Qui est roi, si ce n’est Épiphanes ?
Dites, — le savez-vous ?
Qui est roi, si ce n’est Épiphanes ?
Bravo ! — bravo !
Il n’y a pas d’autre roi qu’Épiphanes,
Non, — pas d’autre !
Ainsi jetez à bas les temples
Et éteignez le soleil !

« Bien et bravement chanté ! La populace le salue Prince des poètes, et Gloire de l’Orient, puis Délices de l’univers, enfin le plus étonnant des Caméléopards.
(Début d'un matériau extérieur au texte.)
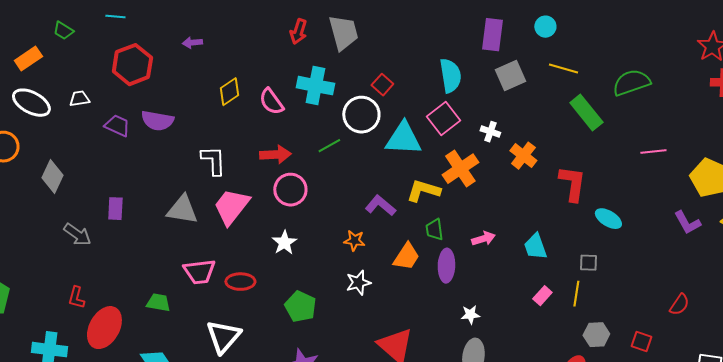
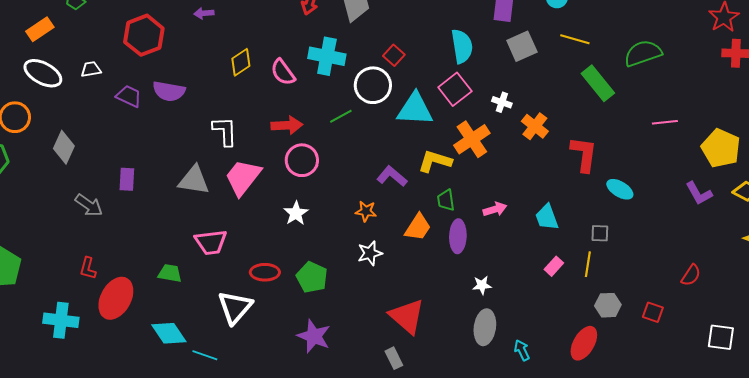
red ellipse: (240, 282) -> (265, 272), moved

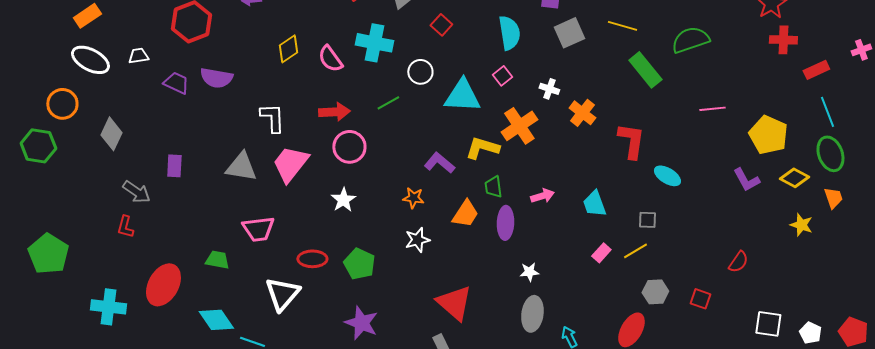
red square: (394, 55) -> (441, 25), moved
white circle: (373, 85) -> (420, 72), size x0.7
pink square: (455, 89) -> (502, 76), size x0.6
yellow line: (588, 264) -> (635, 251), turned 50
red L-shape: (88, 268) -> (125, 227), moved

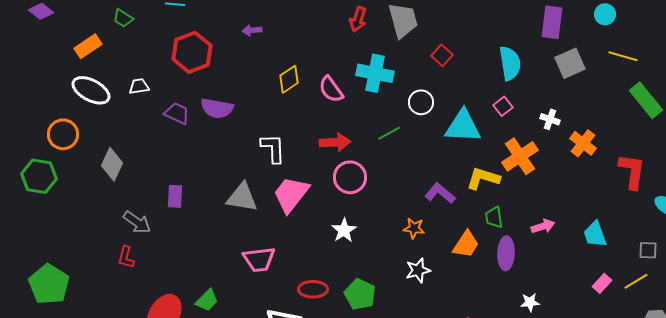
green trapezoid: (217, 260) -> (207, 300), moved, turned 125

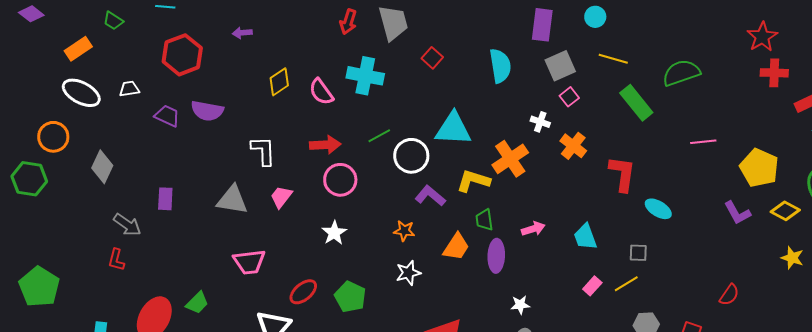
white circle: (421, 102) -> (411, 156), moved, size x1.4
pink square: (503, 106) -> (569, 97), moved
pink trapezoid: (291, 194) -> (281, 197), size x0.6
red ellipse: (313, 289) -> (303, 292), turned -40

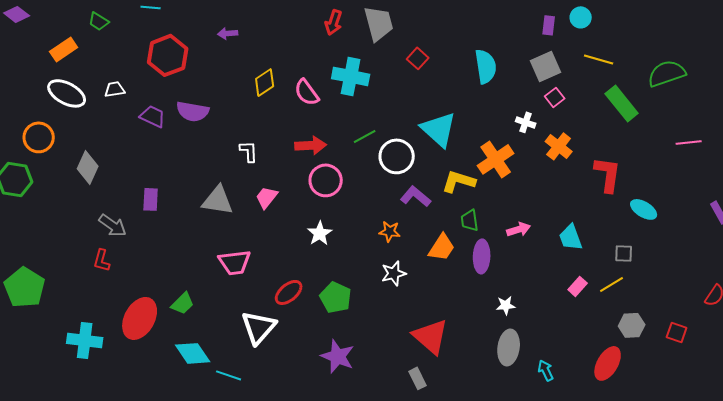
purple rectangle: (542, 25) -> (549, 25), moved, size x0.6
cyan triangle: (453, 129) -> (439, 129), turned 39
white L-shape: (263, 151) -> (249, 151), size x0.7

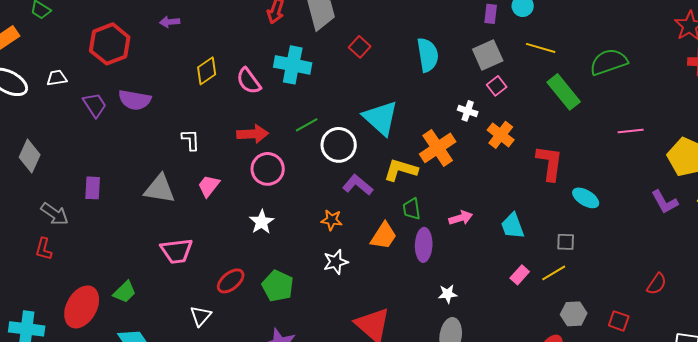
purple trapezoid: (153, 116) -> (95, 105), turned 32
white triangle: (259, 327) -> (201, 316), size x0.6

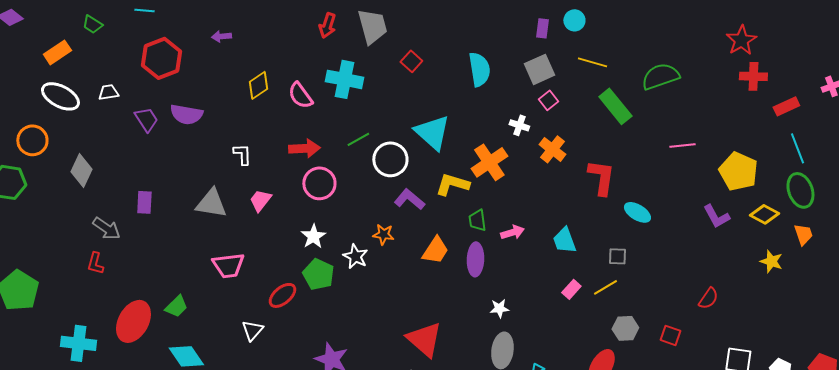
green trapezoid: (412, 209) -> (477, 220), moved
white star: (336, 262) -> (355, 256), moved, turned -30
green pentagon: (278, 286) -> (318, 274), moved

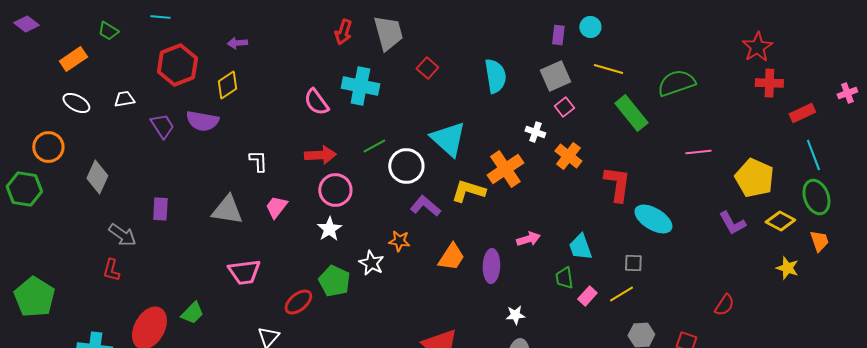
yellow diamond: (258, 85) -> (227, 85), moved
white ellipse: (60, 96) -> (76, 103), size x0.7
cyan ellipse: (637, 212) -> (653, 219), size x1.4
green trapezoid: (477, 220) -> (564, 278), moved
white star: (313, 236) -> (329, 229), moved

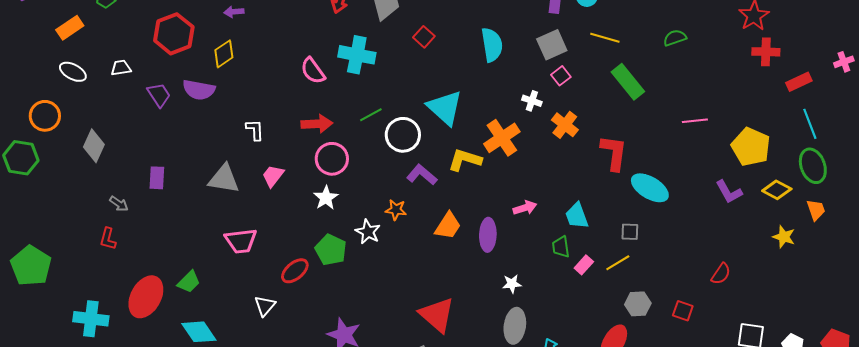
green semicircle: (676, 83) -> (675, 38), moved, size x0.6
gray arrow: (122, 235) -> (119, 204), size x0.7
Ils lui font bisser son chef-d’œuvre, et — entendez-vous ? — il le recommence. Quand il arrivera à l’Hippodrome, il recevra la couronne poétique, comme avant-goût de sa victoire aux prochains jeux Olympiques.

— Mais, bon Jupiter ! que se passe-t-il dans la foule derrière nous ?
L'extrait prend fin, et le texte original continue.